# myclubwyndham - can't sign in



## JimmieJames (Aug 26, 2014)

It looks like they switched over to myclubwyndham.com this morning.  Interesting pictures but I get "application error" along with a long list of errors when I attempt to sign in.

Anyone else having the same problems?

Jim


----------



## JimmieJames (Aug 26, 2014)

Sorry, after trying for about 15 minutes before I posted this - I am now in


----------



## markb53 (Aug 26, 2014)

But other than the signin page and the web address, there is no difference  so far.


----------



## wilson14 (Aug 26, 2014)

If you don't login and click discover Club Wyndham, things are different, such as this resort map. https://www.clubwyndham.com/cw/resorts.page 

But like mentioned above, when you login, nothing is different - yet anyway.


----------



## Bigrob (Aug 26, 2014)

I've found at least one boo-boo in migrating the site. The link to the points chart now points back to the resort maps, rather than bringing up the points chart for the resort.


----------



## uscav8r (Aug 27, 2014)

Does anyone ever beta-test anything anymore???


----------



## persia (Aug 27, 2014)

uscav8r said:


> Does anyone ever beta-test anything anymore???

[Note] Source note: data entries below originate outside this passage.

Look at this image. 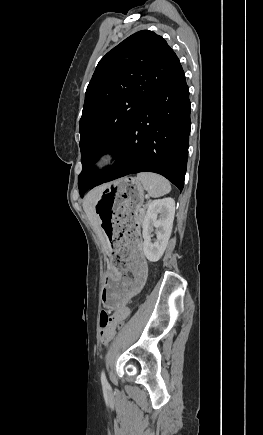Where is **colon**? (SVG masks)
<instances>
[{"mask_svg": "<svg viewBox=\"0 0 263 435\" xmlns=\"http://www.w3.org/2000/svg\"><path fill=\"white\" fill-rule=\"evenodd\" d=\"M106 321H113V318L110 316L108 311L102 310L100 313V327H101L100 334H101V339L103 342H109L114 335V333H110V330H106L104 328V323ZM124 325H125L124 321L116 323L115 329H124Z\"/></svg>", "mask_w": 263, "mask_h": 435, "instance_id": "5ec220e1", "label": "colon"}]
</instances>
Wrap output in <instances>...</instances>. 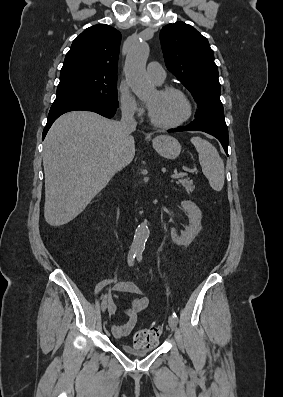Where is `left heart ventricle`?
Listing matches in <instances>:
<instances>
[{
	"instance_id": "b2bd125f",
	"label": "left heart ventricle",
	"mask_w": 283,
	"mask_h": 397,
	"mask_svg": "<svg viewBox=\"0 0 283 397\" xmlns=\"http://www.w3.org/2000/svg\"><path fill=\"white\" fill-rule=\"evenodd\" d=\"M146 102L153 117L162 123L175 122L187 113V103L178 93L162 95L156 90Z\"/></svg>"
}]
</instances>
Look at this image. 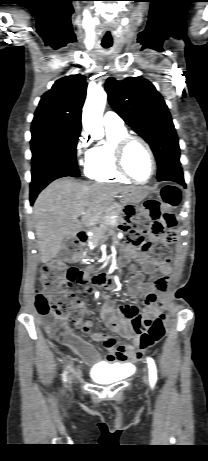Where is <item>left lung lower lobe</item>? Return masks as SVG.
Listing matches in <instances>:
<instances>
[{
    "mask_svg": "<svg viewBox=\"0 0 208 461\" xmlns=\"http://www.w3.org/2000/svg\"><path fill=\"white\" fill-rule=\"evenodd\" d=\"M157 179L158 181H174L184 187L186 186L180 165L170 169L167 173Z\"/></svg>",
    "mask_w": 208,
    "mask_h": 461,
    "instance_id": "0a47b994",
    "label": "left lung lower lobe"
}]
</instances>
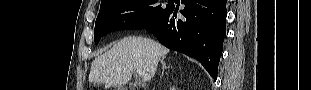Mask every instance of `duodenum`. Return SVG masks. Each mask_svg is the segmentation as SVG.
Instances as JSON below:
<instances>
[{"mask_svg": "<svg viewBox=\"0 0 311 90\" xmlns=\"http://www.w3.org/2000/svg\"><path fill=\"white\" fill-rule=\"evenodd\" d=\"M141 89H145V87H137L134 90H141Z\"/></svg>", "mask_w": 311, "mask_h": 90, "instance_id": "1", "label": "duodenum"}]
</instances>
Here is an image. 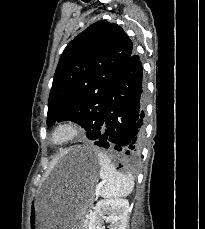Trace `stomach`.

That's what they are doing right now   And just in time for the rush of 10 month out summer bookings....  

(Tomorrow is Independence Day week 10 month out booking, for those of you thinking of it)


----------



## ronparise (Aug 27, 2014)

Im using an older Mac this week because my windows machine is in the shop for a new harddrive.  when I went to log in I got the massage that my browser (safari) is not supported, so I couldnt log in...


----------



## persia (Aug 27, 2014)

Hmmm, I've banned PCs from our house for years and never had a problem accessing RCI or Wyndham from Safari.  It also works from mobile safari in iOS....


----------



## uscav8r (Aug 27, 2014)

ronparise said:


> Im using an older Mac this week because my windows machine is in the shop for a new harddrive.  when I went to log in I got the massage that my browser (safari) is not supported, so I couldnt log in...

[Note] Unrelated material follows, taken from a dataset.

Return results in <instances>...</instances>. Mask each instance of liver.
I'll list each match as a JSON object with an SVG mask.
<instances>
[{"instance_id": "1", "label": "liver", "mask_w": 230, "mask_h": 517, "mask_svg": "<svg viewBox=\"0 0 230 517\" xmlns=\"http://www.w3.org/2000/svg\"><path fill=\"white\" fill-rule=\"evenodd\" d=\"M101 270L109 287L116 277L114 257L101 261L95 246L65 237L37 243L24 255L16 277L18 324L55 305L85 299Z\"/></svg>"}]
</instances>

Perhaps since it is an "old" Mac you may have an obsolete version of Safari. Try updating it and try again.


----------



## ronparise (Aug 27, 2014)

uscav8r said:


> Perhaps since it is an "old" Mac you may have an obsolete version of Safari. Try updating it and try again.

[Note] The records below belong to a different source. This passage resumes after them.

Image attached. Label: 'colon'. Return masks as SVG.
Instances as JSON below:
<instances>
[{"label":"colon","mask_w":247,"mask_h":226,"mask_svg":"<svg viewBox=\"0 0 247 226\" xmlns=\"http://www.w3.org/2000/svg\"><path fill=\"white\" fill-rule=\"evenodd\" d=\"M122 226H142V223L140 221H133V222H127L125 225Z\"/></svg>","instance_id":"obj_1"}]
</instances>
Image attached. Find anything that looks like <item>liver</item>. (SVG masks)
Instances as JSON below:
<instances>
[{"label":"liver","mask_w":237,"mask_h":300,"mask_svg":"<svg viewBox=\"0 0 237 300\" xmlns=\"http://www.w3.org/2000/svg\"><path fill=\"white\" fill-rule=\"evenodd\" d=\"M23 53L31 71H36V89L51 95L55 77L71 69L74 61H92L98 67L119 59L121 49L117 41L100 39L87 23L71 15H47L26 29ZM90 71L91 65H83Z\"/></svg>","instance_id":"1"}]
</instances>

My Mac is a pre intel Mac I can't update the operating system and I have the newest safari possible. And the newer versions of explorer, chrome and Firefox can't be installed either. 

Not a problem I used a different address to get to the old  site and I'm in.  And I'll have my windows machine back tomorrow.


----------



## Roger830 (Aug 27, 2014)

I haven't used Wyndham on my Samsung tablet because not many of the features functioned.

Now it seems to function the same as with my pc. I don't know how it worked last week. Even rci website functions same as pc. Too bad it still takes four steps to enter and I can't save favorites for extra vacations.


----------